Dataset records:
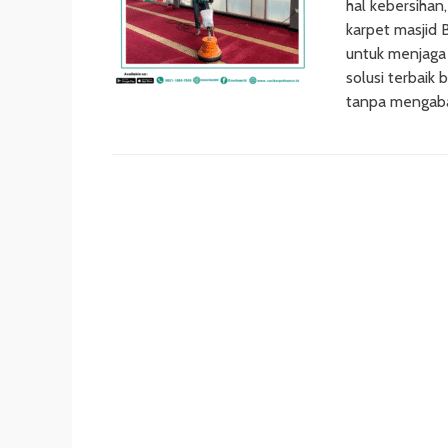
hal kebersihan,
karpet masjid 
untuk menjaga
solusi terbaik
tanpa mengaba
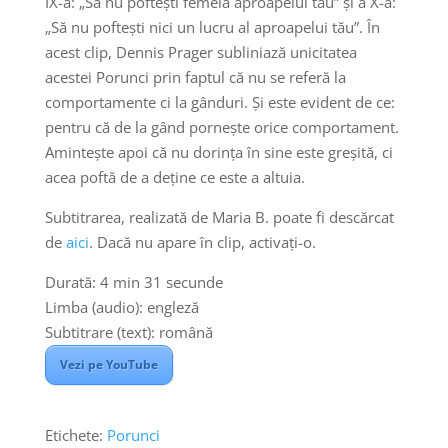
IX-a: „Să nu poftești femeia aproapelui tău” și a X-a:
„Să nu poftești nici un lucru al aproapelui tău”. În
acest clip, Dennis Prager subliniază unicitatea
acestei Porunci prin faptul că nu se referă la
comportamente ci la gânduri. Și este evident de ce:
pentru că de la gând pornește orice comportament.
Amintește apoi că nu dorința în sine este greșită, ci
acea poftă de a deține ce este a altuia.
Subtitrarea, realizată de Maria B. poate fi descărcat
de
aici
. Dacă nu apare în clip, activați-o.
Durată: 4 min 31 secunde
Limba (audio): engleză
Subtitrare (text): română
Vezi pe YouTube
Etichete:
Porunci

[Task to carry out]
The lines you need are those containing "aproapelui"; find them in the records and copy them.

[Task answer]
IX-a: „Să nu poftești femeia aproapelui tău” și a X-a:
„Să nu poftești nici un lucru al aproapelui tău”. În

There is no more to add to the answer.